Extension installs but OpenCLI still cannot connect to Chrome

Make sure Chrome is fully restarted after installing the extension. Then run: opencli doctor — it will tell you exactly what is missing.

03
Step 3 of 5

Verify everything is connected

1 min

This command checks that Node.js, the opencli package, and the Chrome extension are all talking to each other correctly. Run it with Chrome open.
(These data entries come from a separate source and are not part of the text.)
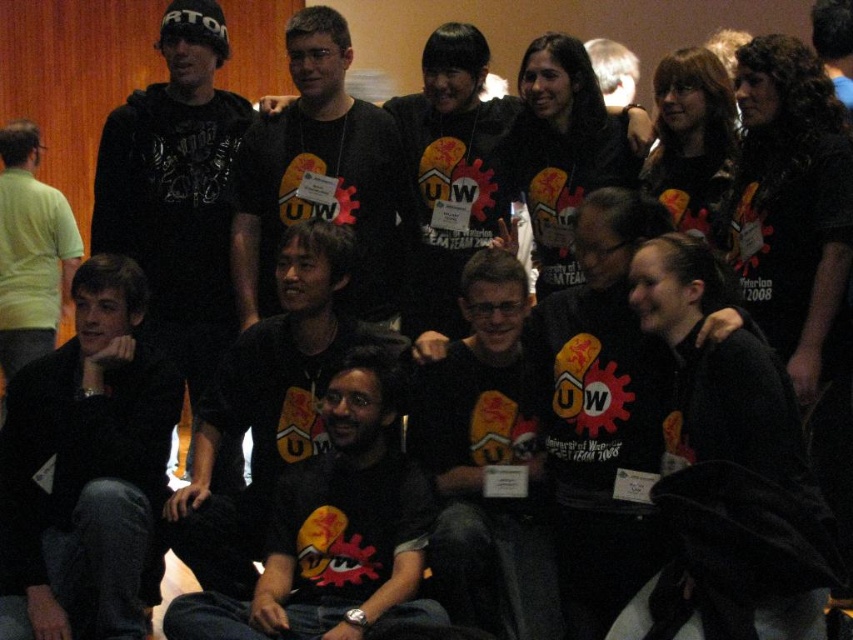 Is black matte shirt at lower left to the left of matte black t-shirt at center from the viewer's perspective?

Indeed, black matte shirt at lower left is positioned on the left side of matte black t-shirt at center.

Where is `black matte shirt at lower left`? black matte shirt at lower left is located at coordinates (90, 465).

Does matte black shirt at center have a lesser width compared to light green shirt at left?

No, matte black shirt at center is not thinner than light green shirt at left.

Locate an element on the screen. matte black shirt at center is located at coordinates (486, 458).

Does black matte t-shirt at center have a lesser height compared to light green shirt at left?

Indeed, black matte t-shirt at center has a lesser height compared to light green shirt at left.

Which is more to the right, black matte t-shirt at center or light green shirt at left?

From the viewer's perspective, black matte t-shirt at center appears more on the right side.

The height and width of the screenshot is (640, 853). In order to click on black matte t-shirt at center in this screenshot , I will do `click(318, 173)`.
It will print a report showing what is working and what is not.

Terminal · mac
$ opencli doctor
What you should see
A status report with green checkmarks or OK labels next to 'Node version', 'Extension', and 'Browser bridge'. If anything shows a warning or error, follow the fix it suggests.
This might happen

Doctor reports 'no connected profiles' even though Chrome is open

Click the OpenCLI extension icon in your Chrome toolbar to make sure it is active and connected. Then run opencli doctor again.

04
Step 4 of 5

Run your first built-in commands

2 min

OpenCLI ships with ready-made adapters for popular sites like HackerNews, Reddit, Twitter/X, Bilibili, and more. Run these commands to see them in action. The first command lists everything available. The second and third pull live data from real websites using your browser.

Terminal · mac
$ opencli list
$ opencli hackernews top --limit 5
$ opencli bilibili hot --limit 5
What you should see
opencli list prints a table of all available site commands. The hackernews and bilibili commands print a numbered list of current top posts directly in your terminal.
This might happen

A site command returns empty results or an error

The site's page layout may have changed. Run: opencli doctor — and check that your browser is open and logged in to that site.

05
Step 5 of 5

Let an AI agent control your browser (optional)

3 min

If you use an AI coding assistant like Claude Code or Cursor, you can install OpenCLI 'skills' into it. After this, you can type plain English instructions to your AI agent and it will navigate websites, fill forms, and extract data using your real logged-in Chrome session — no code required from you. Run this command in your terminal, then open your AI agent and try a prompt like: 'Help me check my Reddit notifications' or 'Scrape the top 10 posts from Hacker News'.

Terminal · mac
$ npx skills add jackwener/opencli
What you should see
Terminal prints confirmation that skills were installed, listing names like opencli-browser, opencli-adapter-author, opencli-autofix, and opencli-usage. Your AI agent now has access to these capabilities.
This might happen

npx skills add command is not recognized

Make sure Node.js 20+ is installed and your internet connection is active. Try running: npx --yes skills add jackwener/opencli

// Status

cooked. baked. worked.

You can pull live data from supported websites by typing a single command in your terminal. If you use an AI coding assistant, it can now navigate and interact with any website through your real logged-in Chrome session based on plain English instructions.

// the honest bit

The honest part

Built-in adapters cover a specific list of sites (HackerNews, Reddit, Twitter/X, Bilibili, Zhihu, etc.). Sites not on that list require either writing a custom adapter (which needs JavaScript knowledge) or using the AI agent browser mode. The AI agent feature only works if you already use Claude Code, Cursor, or a compatible tool — it does not add AI to a plain terminal. Some built-in adapters may break when a website redesigns its layout; the opencli-autofix skill can help repair them but may still need manual intervention. This tool is most useful for people comfortable with a terminal even if they do not write code.